* _PROBLEM DESCRIPTION_: Retrieve all lines below that have the string "click".

* _RECORDS TO USE_:
────
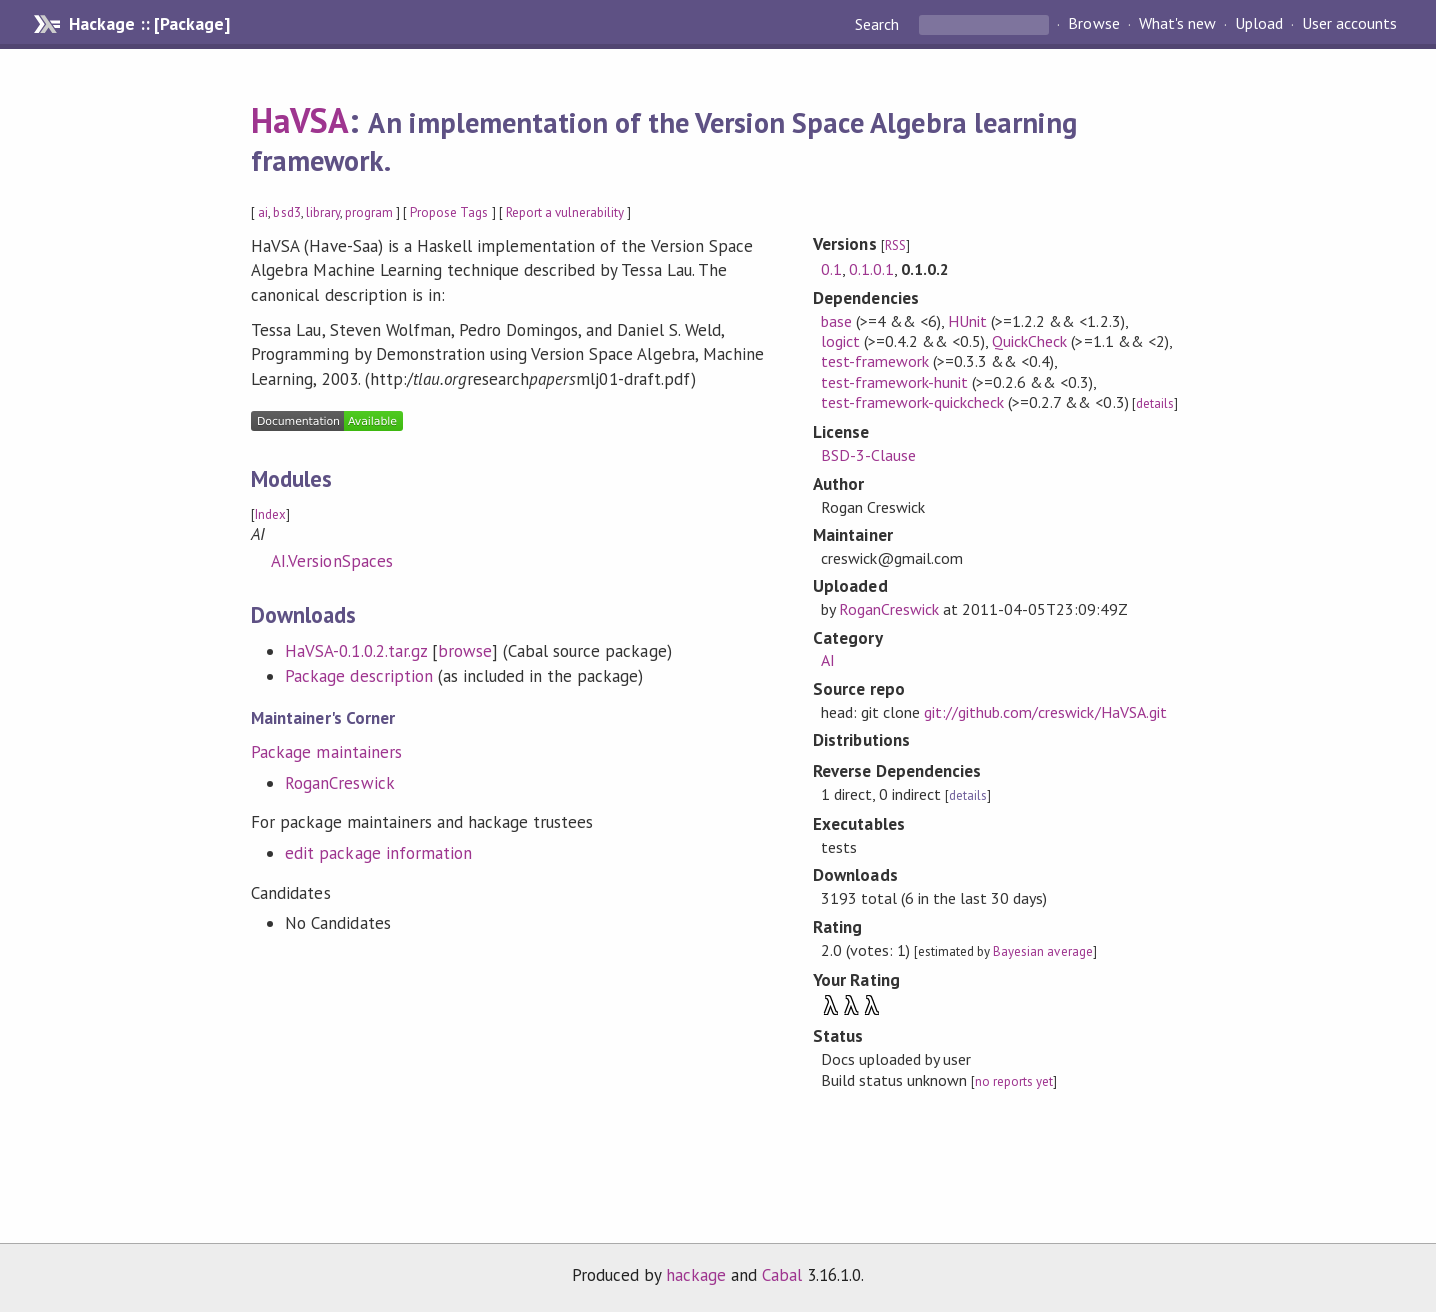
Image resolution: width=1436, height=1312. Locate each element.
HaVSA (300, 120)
────
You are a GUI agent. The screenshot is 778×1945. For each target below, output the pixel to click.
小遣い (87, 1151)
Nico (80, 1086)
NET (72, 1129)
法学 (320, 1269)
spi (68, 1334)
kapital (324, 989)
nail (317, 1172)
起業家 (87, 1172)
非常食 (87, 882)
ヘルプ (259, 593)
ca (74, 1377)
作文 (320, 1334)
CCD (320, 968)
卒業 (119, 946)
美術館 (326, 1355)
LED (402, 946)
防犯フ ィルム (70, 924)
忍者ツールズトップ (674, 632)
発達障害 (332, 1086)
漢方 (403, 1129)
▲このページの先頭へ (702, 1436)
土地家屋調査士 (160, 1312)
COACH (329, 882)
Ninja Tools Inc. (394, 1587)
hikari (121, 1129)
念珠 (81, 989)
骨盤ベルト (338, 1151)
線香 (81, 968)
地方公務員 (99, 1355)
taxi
────
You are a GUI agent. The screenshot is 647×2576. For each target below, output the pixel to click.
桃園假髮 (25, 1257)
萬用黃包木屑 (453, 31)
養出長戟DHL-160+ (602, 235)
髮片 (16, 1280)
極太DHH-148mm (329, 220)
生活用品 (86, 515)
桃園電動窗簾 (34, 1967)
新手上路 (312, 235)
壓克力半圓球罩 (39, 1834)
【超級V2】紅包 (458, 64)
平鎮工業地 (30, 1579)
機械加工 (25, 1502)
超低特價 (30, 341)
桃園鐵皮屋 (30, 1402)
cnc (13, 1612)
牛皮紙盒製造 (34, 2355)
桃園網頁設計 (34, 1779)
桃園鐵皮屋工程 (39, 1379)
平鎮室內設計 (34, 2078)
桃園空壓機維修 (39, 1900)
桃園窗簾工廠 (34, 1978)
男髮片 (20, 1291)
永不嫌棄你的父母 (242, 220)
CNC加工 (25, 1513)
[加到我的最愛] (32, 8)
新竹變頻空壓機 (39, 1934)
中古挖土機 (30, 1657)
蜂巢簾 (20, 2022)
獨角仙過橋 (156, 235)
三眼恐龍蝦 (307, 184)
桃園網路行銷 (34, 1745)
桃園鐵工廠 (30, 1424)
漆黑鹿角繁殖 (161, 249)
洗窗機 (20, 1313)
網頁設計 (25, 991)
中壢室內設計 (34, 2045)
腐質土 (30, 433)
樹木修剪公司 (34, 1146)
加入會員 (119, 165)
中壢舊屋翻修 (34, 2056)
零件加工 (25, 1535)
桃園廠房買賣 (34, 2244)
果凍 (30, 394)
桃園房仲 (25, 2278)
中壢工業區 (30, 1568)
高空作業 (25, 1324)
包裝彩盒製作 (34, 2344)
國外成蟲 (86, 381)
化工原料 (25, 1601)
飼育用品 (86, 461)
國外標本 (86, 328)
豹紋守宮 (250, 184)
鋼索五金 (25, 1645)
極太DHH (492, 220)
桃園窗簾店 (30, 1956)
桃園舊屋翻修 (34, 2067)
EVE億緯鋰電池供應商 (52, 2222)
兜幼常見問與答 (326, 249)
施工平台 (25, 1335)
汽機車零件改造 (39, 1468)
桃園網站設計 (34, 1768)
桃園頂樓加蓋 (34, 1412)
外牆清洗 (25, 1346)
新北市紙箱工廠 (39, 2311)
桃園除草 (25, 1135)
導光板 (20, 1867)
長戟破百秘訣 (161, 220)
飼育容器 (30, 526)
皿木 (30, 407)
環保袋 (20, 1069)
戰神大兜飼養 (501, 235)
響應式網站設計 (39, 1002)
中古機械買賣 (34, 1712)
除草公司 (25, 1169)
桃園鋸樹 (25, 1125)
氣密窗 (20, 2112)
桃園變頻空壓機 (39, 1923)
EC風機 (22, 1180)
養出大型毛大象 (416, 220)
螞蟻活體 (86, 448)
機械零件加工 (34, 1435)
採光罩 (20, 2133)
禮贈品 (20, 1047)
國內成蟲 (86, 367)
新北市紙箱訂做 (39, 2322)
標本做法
────
* _RESULT FOR THIS TASK_:
You are a GUI agent. The screenshot is 778×1945. For each target below, output the pixel to click.
You are a GUI agent. The screenshot is 647×2576. For each target below, output the pixel to click.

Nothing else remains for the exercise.